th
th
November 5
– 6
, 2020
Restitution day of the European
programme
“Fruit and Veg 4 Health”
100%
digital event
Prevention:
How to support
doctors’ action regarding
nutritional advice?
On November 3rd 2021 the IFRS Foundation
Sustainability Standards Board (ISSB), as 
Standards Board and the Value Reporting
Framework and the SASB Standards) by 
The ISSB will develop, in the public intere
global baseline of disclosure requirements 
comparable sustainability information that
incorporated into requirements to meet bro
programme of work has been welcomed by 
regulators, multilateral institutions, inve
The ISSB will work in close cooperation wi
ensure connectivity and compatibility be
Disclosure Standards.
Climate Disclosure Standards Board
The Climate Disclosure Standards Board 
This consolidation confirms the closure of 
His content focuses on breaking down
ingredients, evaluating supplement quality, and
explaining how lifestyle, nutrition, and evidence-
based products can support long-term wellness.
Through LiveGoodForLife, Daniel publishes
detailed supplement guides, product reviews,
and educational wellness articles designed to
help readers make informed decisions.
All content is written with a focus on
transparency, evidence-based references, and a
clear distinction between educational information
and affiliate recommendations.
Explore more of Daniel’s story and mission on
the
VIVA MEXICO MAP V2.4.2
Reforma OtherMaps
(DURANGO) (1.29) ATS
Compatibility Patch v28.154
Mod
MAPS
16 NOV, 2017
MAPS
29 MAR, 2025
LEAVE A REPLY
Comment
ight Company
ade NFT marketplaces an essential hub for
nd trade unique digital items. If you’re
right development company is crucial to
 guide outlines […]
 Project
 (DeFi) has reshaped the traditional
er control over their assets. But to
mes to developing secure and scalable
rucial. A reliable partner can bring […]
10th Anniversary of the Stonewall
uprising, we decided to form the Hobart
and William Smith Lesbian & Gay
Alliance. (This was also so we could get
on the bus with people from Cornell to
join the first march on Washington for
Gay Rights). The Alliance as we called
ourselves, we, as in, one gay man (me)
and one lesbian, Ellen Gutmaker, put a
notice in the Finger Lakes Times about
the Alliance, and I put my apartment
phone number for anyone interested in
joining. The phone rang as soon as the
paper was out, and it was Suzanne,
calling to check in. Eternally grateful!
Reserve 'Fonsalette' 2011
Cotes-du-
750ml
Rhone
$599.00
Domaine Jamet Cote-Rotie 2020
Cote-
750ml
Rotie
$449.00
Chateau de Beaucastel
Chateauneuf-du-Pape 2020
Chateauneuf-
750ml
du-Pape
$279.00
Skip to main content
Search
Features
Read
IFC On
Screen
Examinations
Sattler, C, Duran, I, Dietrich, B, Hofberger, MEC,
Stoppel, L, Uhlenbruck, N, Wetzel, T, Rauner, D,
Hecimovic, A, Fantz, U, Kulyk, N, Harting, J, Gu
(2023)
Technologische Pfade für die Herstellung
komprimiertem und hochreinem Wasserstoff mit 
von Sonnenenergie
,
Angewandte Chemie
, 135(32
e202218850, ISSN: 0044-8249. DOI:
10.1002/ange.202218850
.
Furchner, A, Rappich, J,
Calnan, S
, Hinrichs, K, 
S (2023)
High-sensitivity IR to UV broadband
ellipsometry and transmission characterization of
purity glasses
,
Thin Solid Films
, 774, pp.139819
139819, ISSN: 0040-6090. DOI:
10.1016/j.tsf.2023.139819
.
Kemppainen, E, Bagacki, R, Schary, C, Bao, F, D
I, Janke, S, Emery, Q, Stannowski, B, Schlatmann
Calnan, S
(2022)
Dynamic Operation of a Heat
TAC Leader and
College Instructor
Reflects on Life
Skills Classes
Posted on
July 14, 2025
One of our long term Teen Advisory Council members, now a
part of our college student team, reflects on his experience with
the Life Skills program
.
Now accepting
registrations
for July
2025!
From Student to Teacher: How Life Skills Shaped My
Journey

■ ■ ■ ■ ■ ■ ■

# Exercise
Copy out each line of the data in which the word "Board" appears.

# Result of the exercise
Sustainability Standards Board (ISSB), as 
Standards Board and the Value Reporting
Climate Disclosure Standards Board
The Climate Disclosure Standards Board 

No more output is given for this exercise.